Şehir Tiyatroları Yazıldığı 1956 Yılından Bu Yana İngiltere, Arjantin, İsviçre, Lübnan, Amerika Gibi Pek Çok Ülkede Sahnelenen “Bir Ziyaret” İle 2025-2026 Tiyatro Sezonunu Açıyor
İstanbul Büyükşehir Belediyesi Şehir Tiyatroları Friedrich Dürrenmatt’ın yazdığı, Zahide Gökberk’in çevirdiği, Yıldırım Fikret Urağ’ın yönettiği “Bir Ziyaret” oyununu seyirciyle buluşturuyor. Oyun, 1 Ekim 2025 Çarşamba günü 20.00’de Harbiye Muhsin Ertuğrul Sahnesi’nde ilk gösterimini yapıyor.
Oyunun Konusu:
Gençliğinde yaşadığı aşk ilişkisinde hamile kalan Claire, sevgilisi Alfred’in daha varlıklı bir kız için kendini terk etmesinin ardından kasabadan kovulmuştur. Kırk yıl sonra Claire, yaptığı evliliklerle son derece zenginleşmiş Bayan Zachanassian olarak kasabaya dönmüştür.

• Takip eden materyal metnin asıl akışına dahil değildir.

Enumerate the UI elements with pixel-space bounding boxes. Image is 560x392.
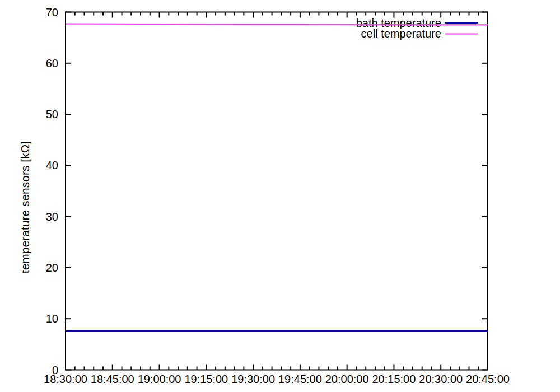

Yoksulluğa düşmüş kasaba halkına bir servet vadeder ama bir şartı vardır; İntikam. “Bir Ziyaret” paranın satın alma gücünün karşısında yozlaşan ahlakı, toplumsal ikiyüzlülüğü trajikomik bir dille sahneye taşıyor.
Oyunun yönetmeni Yıldırım Fikret Urağ, “Bir Ziyaret”i şöyle anlatıyor:
“Ne sırtını insandan kopmuş ideolojilere dayayan bir seçimi var Dürrenmatt’ın, ne de kerameti kendinden menkul bir birey inancı!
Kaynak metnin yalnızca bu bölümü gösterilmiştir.